According to new research, 3D printed tablets could deter opioid abusers from misusing pharmaceuticals. A team from St. John’s University, New York, designed and tested egg-shaped thermoplastic shapes that make it difficult to misuse strong prescription drugs.

These egg-shaped tablets, dubbed “egglets”, were developed and assessed by Doctors Pavan Kumar Nukala, Siddhant Palekar, Manali Patki and Ketan Patel. The 3D printed pills passed the majority of tests for abuse deterrent opioids as described in FDA guidance.
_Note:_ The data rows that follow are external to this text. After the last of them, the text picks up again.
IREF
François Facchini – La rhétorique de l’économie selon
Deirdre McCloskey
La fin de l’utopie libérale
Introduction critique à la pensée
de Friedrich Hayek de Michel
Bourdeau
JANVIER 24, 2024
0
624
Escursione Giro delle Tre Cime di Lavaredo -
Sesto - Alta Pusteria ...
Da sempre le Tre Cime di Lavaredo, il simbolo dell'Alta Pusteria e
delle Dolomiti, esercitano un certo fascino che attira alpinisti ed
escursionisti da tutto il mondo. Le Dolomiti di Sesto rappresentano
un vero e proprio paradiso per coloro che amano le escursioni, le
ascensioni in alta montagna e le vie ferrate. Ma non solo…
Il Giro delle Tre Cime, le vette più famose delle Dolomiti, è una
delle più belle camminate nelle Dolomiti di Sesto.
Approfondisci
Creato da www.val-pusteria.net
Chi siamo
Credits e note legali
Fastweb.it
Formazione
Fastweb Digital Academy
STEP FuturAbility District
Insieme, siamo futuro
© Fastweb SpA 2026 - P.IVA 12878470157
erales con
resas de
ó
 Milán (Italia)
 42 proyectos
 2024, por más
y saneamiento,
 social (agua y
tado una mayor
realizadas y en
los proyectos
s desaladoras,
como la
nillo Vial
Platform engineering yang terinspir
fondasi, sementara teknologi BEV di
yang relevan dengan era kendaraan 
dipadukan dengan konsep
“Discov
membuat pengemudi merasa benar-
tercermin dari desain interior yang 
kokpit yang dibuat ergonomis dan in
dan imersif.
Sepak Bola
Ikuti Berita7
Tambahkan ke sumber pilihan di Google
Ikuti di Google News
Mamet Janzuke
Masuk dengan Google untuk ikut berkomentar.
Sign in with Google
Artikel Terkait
Abuse - Deterrent - Opioids - Researchers - Template

Abuse deterrent opioids are altered to make them harder to take recreationally. The researchers opted for an egg-shaped template, reminiscent of the hard outer shell of an egg. They felt that this shape would deter drug abusers from attempting to tamper with the pills.

The egglets were made of drug-loaded polymeric filaments, prepared using hot melt extrusion (HME). These were converted into solid dosage form, using a desktop FDM 3D printer.

Left - Egglets - Crushing - Test - Right

Left: Egglets before the crushing test. Right: Egglets after being crushed at maximum force. Photo via AAPS PharmSciTech.

The effects of opioid misuse vary, depending on how they are taken. Opioids can be ingested, inhaled or injected, and the highest number of overdose deaths are caused by inhaling or injecting. Prescribed medication is often designed to be ingested for this reason. Snorting can destroy tissue in the nose or mouth, and injection carries the risk of blood-borne infections.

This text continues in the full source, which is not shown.